Por Esteban Rodríguez Alzueta*

Esta es una época llena de metáforas peligrosas y malintencionadas. Semanas atrás, el actor y humorista Alfredo Casero, refritó una vieja canción popular española para justificar la indignación que se proyectaba hasta la negación y el reto. Todos recordarán aquellos versos que los niños y niñas repiten sin comprender: “¡Aserrín! ¡Aserrán! / los maderos de San Juan / piden pan, no les dan / piden queso, les dan hueso / Y le cortan el pescuezo.” Casero, en otro ataque furibundo de banalidad que tuvo en vivo y en directo, remplazó el pan por el flan: los hijos de una familia numerosa le piden al padre que acaba de perder la casa tras un incendio, flan, quieren flan!

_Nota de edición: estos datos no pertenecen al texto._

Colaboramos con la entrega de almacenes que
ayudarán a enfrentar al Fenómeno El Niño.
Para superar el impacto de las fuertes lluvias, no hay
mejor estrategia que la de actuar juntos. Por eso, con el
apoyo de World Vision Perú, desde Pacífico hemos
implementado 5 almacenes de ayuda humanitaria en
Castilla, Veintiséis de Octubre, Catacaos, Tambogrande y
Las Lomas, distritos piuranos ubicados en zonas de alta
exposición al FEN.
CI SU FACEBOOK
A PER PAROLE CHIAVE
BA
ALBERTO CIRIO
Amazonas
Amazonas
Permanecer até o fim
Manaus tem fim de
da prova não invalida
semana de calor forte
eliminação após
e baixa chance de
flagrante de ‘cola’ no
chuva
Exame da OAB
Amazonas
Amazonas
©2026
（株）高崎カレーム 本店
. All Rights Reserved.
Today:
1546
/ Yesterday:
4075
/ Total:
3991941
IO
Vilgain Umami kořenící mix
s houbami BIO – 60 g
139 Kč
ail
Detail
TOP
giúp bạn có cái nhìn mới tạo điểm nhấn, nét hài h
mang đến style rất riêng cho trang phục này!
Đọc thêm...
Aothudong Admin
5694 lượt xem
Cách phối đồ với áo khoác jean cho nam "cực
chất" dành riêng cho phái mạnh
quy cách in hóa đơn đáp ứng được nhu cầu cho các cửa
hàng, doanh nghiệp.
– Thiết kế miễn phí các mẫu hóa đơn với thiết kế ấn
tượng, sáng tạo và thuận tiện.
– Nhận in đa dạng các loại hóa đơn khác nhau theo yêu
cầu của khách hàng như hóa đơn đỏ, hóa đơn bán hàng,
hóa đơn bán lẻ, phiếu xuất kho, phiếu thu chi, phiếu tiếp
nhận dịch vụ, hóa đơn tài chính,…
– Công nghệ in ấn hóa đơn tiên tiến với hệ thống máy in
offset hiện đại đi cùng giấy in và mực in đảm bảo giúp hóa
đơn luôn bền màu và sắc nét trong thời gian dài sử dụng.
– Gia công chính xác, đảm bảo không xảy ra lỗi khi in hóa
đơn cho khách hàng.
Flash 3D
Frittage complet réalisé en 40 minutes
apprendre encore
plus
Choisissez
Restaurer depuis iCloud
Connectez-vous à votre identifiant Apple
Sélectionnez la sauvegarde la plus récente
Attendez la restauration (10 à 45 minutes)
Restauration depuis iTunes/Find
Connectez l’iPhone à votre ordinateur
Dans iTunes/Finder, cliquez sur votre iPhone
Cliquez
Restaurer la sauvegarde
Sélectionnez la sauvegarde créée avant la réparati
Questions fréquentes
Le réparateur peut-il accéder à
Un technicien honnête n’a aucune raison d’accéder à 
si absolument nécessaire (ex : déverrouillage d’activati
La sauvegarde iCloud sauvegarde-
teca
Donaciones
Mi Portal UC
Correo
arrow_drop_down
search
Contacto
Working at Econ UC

Mientras parodiaba la escena, Fantino tuvo un ataque de risa, festejaba la humorada y la comparación. El gobierno rápidamente se hizo eco de la metáfora. Obviemos las patéticas imágenes, primero la del presidente, distribuyendo cínicamente, una fotografía donde se lo veía saboreando un flan. Luego al staff de legisladores de Cambiemos en la casa de Olivos, posando alegres para la foto, al grito de “¡queremos flan! ¡queremos flan!”.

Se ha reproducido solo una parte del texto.